Original Stack Trace:
                at io.camunda.identity.sdk.impl.rest.RestClient.send(RestClient.java:129) ~[identity-sdk-8.5.1.jar!/:8.5.1]
                at io.camunda.identity.sdk.impl.rest.RestClient.request(RestClient.java:105) ~[identity-sdk-8.5.1.jar!/:8.5.1]
                at io.camunda.identity.sdk.impl.keycloak.KeycloakAuthentication.requestFreshToken(KeycloakAuthentication.java:91) ~[identity-sdk-8.5.1.jar!/:8.5.1]
                at io.camunda.identity.sdk.authentication.AbstractAuthentication.requestToken(AbstractAuthentication.java:91) ~[identity-sdk-8.5.1.jar!/:8.5.1]
                at java.base/jdk.internal.reflect.NativeMethodAccessorImpl.invoke0(Native Method) ~[na:na]
                at java.base/jdk.internal.reflect.NativeMethodAccessorImpl.invoke(NativeMethodAccessorImpl.java:77) ~[na:na]
                at java.base/jdk.internal.reflect.DelegatingMethodAccessorImpl.invoke(DelegatingMethodAccessorImpl.java:43) ~[na:na]
                at java.base/java.lang.reflect.Method.invoke(Method.java:568) ~[na:na]

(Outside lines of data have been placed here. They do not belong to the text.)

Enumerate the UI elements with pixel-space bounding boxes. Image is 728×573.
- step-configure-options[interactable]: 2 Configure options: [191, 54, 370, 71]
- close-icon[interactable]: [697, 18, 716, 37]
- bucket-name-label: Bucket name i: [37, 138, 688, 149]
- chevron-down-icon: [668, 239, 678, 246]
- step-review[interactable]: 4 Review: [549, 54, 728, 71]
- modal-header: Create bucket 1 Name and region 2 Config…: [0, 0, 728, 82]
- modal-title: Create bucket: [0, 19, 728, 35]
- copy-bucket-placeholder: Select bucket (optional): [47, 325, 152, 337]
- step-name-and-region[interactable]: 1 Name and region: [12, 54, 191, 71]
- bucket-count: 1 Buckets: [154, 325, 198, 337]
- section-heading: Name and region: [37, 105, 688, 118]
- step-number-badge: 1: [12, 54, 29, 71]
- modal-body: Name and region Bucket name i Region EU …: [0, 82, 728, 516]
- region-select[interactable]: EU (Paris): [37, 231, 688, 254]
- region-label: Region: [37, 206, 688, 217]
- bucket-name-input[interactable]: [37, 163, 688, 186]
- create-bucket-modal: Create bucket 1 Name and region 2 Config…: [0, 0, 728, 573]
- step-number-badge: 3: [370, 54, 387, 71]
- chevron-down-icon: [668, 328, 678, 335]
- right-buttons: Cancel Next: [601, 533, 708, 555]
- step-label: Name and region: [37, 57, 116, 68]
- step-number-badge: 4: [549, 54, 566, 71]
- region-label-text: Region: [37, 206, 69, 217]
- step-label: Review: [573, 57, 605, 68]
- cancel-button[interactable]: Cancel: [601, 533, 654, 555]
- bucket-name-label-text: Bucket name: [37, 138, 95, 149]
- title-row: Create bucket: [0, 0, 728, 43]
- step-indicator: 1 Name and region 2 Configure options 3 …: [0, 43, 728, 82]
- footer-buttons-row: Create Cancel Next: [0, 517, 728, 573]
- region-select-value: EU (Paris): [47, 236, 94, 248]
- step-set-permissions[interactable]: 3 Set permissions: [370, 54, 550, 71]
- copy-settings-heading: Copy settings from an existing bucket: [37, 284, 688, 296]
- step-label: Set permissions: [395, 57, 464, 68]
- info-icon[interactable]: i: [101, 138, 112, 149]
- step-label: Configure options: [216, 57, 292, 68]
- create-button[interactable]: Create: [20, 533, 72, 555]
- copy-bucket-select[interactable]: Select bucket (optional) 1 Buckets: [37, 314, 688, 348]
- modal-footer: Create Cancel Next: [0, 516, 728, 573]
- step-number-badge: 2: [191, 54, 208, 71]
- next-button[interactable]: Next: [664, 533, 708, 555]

                at io.camunda.identity.sdk.annotation.AnnotationProcessor.lambda$apply$0(AnnotationProcessor.java:33) ~[identity-sdk-8.5.1.jar!/:8.5.1]
                at jdk.proxy2/jdk.proxy2.$Proxy139.requestToken(Unknown Source) ~[na:na]
                at io.camunda.common.auth.SelfManagedAuthentication.getIdentityToken(SelfManagedAuthentication.java:31) ~[java-common-8.5.3.jar!/:8.5.3]
                at io.camunda.common.auth.SelfManagedAuthentication.generateToken(SelfManagedAuthentication.java:23) ~[java-common-8.5.3.jar!/:8.5.3]
                at io.camunda.common.auth.JwtAuthentication.getTokenHeader(JwtAuthentication.java:30) ~[java-common-8.5.3.jar!/:8.5.3]
                at io.camunda.common.http.DefaultHttpClient.retrieveToken(DefaultHttpClient.java:207) ~[java-common-8.5.3.jar!/:8.5.3]
                at io.camunda.common.http.DefaultHttpClient.post(DefaultHttpClient.java:148) ~[java-common-8.5.3.jar!/:8.5.3]
                at io.camunda.operate.CamundaOperateClient.searchProcessDefinitionResults(CamundaOperateClient.java:46) ~[java-client-operate-8.5.3.jar!/:8.5.3]
                at io.camunda.operate.CamundaOperateClient.searchProcessDefinitions(CamundaOperateClient.java:41) ~[java-client-operate-8.5.3.jar!/:8.5.3]

Hi @Aditya_Mishra, welcome to the forums! What happens if you try to generate a token without using a Java client, and instead use a tool like curl or Postman? This link shows a curl command to generate the token. It can be useful to test this way to separate configuration issues with your client from deployment issues.